After... well, after the buffoon, it was just a scribbling of pamphlets at the fingertips of the lame and ordinary.

That is why the untalented and the adolescents worship him.

>> No.3919018

>>3918992
Looks like you proved my point, monsieur.

>> No.3919036

>>3919018
I have no inclination towards wasting however many hours it would take to exhaustively refute your claims. So sue me.

>> No.3919044

>>3919012
>implying larger-than-life characterization is preferable to life-sized characterization
The brunt of pre-Ulysses European literature is painfully out-of-touch with everyday experience. Everyday experience, for most people, is a less grandiose struggle; to capture only the experiences of those individuals who choose, or are compelled, to embark on epic quests is insufficient.

>> No.3919050

>>3919044

>Alas! there cometh the time when man will no longer launch the arrow of his longing beyond man--and the string of his bow will have unlearned to whizz!

>> No.3919055

>>3919050
I keep meaning to read that.

>> No.3919058

>>3918873
alert the burn center

>> No.3919083

The Pirates Dilemma

>> No.3919144

>>3918998
I wouldn't consider those to belong in the category of "books", as the mere association would debase literature in the general sense. But "good" choice, otherwise.

>> No.3919152

One of those shows at the zoo where they give a chimp a pencil and he scribbles on a piece of paper.

>> No.3919168

>>3919152

We've already brought up Ulysses twice.

>> No.3919175

>>3919168
Ha!

>> No.3919182

>>3918910
>>>>>scottish

>> No.3919240

Your favorite book

>> No.3919281

>>3919044
>>out-of-touch

Of course, that is how it looks like for those who saw the gates of literature suddenly opened by Ulysses. That is, precisely, the whole point.

Thanks.

>> No.3919331

>>3918873
Absolutely fucking destroyed.

>> No.3919333

>>3919036
>being capable of spending hours exhaustively refuting claims that one is boring

>> No.3919397

>>3919044
>The brunt of pre-Ulysses European literature is painfully out-of-touch with everyday experience.
Are you seriously implying that this is somehow a _bad_ thing??

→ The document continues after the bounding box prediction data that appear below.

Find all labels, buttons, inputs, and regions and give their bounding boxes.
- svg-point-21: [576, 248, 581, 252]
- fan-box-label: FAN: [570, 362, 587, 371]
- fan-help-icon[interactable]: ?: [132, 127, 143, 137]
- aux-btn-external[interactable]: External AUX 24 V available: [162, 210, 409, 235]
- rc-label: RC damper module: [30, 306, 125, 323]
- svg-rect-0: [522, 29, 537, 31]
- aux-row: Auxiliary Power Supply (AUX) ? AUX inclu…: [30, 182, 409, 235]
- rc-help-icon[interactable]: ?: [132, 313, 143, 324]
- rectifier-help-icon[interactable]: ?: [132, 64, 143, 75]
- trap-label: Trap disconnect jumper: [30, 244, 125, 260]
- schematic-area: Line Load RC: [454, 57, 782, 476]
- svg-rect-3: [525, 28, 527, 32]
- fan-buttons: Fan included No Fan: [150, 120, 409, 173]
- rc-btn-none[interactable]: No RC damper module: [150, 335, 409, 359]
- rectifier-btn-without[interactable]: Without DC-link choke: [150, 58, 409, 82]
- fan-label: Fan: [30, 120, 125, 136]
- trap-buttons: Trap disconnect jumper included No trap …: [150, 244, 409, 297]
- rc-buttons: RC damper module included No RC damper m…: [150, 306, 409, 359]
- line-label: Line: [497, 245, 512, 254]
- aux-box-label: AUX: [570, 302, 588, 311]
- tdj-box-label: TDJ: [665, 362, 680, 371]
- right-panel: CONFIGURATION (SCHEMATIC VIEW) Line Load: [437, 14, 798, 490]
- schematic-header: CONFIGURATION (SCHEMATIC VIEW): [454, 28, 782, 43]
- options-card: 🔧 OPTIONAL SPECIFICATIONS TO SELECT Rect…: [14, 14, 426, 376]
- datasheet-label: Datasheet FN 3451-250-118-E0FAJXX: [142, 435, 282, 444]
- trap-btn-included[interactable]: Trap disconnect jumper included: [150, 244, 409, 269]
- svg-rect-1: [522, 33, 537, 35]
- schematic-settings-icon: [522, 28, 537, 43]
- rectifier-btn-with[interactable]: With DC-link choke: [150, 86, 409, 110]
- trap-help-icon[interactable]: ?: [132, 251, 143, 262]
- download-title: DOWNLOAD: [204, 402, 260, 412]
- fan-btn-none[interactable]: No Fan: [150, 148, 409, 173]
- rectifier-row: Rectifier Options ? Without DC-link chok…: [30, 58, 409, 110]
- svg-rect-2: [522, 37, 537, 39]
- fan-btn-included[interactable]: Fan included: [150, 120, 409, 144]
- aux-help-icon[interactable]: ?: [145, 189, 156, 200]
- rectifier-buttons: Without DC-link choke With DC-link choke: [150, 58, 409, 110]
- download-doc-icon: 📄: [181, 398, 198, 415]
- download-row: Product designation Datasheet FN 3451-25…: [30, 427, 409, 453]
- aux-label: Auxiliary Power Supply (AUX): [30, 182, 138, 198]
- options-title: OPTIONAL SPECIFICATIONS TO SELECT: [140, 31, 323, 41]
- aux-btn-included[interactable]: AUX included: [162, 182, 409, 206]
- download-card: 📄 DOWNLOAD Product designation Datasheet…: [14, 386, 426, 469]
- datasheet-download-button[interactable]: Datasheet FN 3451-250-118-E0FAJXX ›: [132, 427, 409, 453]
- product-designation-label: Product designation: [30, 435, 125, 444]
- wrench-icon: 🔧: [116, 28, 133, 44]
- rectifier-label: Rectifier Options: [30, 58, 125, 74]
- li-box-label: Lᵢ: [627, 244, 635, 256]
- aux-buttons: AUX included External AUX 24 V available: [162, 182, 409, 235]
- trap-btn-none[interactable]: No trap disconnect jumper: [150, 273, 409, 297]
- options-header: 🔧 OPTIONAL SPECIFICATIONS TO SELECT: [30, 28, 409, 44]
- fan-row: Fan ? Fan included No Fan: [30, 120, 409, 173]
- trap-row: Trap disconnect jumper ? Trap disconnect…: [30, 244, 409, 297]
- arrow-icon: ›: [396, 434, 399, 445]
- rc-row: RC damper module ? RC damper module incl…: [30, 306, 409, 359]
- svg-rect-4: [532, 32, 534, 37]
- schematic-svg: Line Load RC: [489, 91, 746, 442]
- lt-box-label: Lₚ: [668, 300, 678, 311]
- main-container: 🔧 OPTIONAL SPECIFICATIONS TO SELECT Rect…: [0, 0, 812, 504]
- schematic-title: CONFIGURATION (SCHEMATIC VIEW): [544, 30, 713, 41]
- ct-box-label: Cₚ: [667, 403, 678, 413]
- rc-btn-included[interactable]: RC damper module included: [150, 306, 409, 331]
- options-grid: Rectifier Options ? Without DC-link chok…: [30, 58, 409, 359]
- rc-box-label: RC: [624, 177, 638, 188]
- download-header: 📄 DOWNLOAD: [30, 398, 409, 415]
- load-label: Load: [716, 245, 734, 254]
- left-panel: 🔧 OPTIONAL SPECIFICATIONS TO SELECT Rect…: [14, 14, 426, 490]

>Everyday experience, for most people, is a less grandiose struggle;
And who gives a flying everloving fuck about 'most people'?

>to capture only the experiences of those individuals who choose, or are compelled, to embark on epic quests is insufficient.
Eh, insufficient for what, exactly?

>> No.3919418

>>3919397

You will never convince them. If it was not for Jamba Juice and its poisonous effect on literature, the pleb would have never felt empowered to actually take a pen and write.

This, what you see in /lit/ everyday, and the Tao Lins and 50 shades and J .J. Rollings (or whatever the name of the magician boy books is), is the result of that bastardization.

The barbarians have taken over Rome. Literature is dead.

>> No.3919423

anything by Bookshitski

>> No.3919513

Snow Crash

>> No.3919525

Spook Country by William Gibson. I put it down, never to return to it, after 17 pages. I've never, ever done that with a book before.

>> No.3919528

>>3919513
struggling to the end of that now. there are worse but it's definitely disappointing.